Remember to remove the jellyfish from /etc/hosts afterwards, in case you don’t want to keep your jellyfish :-)

Running the playbook

First ensure (one more time), that you have root access to jellyfish

ssh root@jellyfish

Back in our jellyfish directory, we need to get the roles and the playbook:

# Download the ansible repositories
git clone https://github.com/GeekOops/geekoops-nginx
git clone https://github.com/GeekOops/geekoops-php-fpm

# Download playbook
curl -o jellyfish.yml https://geekoops.github.io/posts/20210326-example-webserver/jellyfish.yml

Next we need to create an inventory. And inventory is a list of hosts or host groups that belongs to a certain deployment. In our basic setup we only hold the jellyfish host, but you can see this really as an inventory of all servers that you would manage via ansible. Let’s stay simple here:

# Create inventory
echo "jellyfish" > inventory

We now have all ingredients that we need. We have the playbook, we have the roles and we have the inventory. So from here nothing is holding us back, let’s fire ansible up and run the playbook using ansible-playbook:

ansible-playbook -i inventory jellyfish.yml     # Use the custom inventory instead of the default (/etc/ansible)

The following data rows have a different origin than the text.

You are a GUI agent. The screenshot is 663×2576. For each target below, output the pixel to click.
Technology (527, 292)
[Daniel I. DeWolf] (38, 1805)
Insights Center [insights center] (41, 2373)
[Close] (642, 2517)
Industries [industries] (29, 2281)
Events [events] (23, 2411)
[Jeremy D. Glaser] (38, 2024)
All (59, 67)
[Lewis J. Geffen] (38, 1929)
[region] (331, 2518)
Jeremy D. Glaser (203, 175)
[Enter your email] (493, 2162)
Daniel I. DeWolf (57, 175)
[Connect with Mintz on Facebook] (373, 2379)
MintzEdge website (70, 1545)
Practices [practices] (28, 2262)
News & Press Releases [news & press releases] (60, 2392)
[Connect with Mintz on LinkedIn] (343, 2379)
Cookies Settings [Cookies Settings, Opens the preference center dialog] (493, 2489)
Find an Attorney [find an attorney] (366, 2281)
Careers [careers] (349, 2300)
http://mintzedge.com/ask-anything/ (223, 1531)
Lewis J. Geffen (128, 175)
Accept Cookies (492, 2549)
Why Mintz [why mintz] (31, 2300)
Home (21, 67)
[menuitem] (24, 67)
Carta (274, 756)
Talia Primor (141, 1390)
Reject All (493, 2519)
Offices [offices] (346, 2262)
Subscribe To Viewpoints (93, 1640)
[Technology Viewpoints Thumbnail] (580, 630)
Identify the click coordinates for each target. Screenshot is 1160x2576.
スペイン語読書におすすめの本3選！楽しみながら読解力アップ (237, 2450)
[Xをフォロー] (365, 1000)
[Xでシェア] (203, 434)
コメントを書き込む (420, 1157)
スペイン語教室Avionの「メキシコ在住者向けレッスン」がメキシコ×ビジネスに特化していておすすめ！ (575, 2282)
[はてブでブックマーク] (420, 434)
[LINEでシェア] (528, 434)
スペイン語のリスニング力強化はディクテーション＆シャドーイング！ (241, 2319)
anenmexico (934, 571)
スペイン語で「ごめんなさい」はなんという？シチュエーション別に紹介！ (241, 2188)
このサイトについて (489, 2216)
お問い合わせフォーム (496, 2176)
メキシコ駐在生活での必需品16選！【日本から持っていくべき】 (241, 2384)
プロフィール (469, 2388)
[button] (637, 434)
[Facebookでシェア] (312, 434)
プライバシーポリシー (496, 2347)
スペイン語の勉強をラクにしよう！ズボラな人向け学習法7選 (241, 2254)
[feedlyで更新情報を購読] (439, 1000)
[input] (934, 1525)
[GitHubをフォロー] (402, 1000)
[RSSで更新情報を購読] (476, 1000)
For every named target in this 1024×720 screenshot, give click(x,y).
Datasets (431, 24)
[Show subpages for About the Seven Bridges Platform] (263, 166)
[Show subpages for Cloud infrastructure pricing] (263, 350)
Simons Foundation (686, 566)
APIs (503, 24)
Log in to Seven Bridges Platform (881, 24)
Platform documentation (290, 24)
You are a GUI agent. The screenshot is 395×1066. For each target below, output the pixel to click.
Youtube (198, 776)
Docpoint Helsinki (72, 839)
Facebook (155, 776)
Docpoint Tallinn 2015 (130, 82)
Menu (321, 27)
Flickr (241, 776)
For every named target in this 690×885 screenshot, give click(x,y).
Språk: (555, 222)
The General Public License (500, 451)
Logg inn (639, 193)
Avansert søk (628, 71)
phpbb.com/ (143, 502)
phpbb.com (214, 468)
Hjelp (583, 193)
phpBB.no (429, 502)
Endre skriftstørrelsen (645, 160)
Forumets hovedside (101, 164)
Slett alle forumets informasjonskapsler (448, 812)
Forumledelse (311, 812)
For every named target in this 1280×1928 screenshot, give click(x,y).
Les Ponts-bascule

Go grab something to drink and let ansible sparkle it’s magical fairy dust. When you return the playbook has hopefully setup your machines to the desired state:

ansible running

What you hope for is to see something like the following after about 1-2 minutes of ansible running:

Screenshot of ansible completing its task

The ok=22 changed=17 failed=0 tells you that ansible was successful.

Now in your browser navigate to http://jellyfish/phpinfo.php and you should see, the output of phpinfo:

Output of phpinfo in webbrowser

Congratulations. You have successfully deployed a nginx + php-fpm webserver instance. Time to celebrate!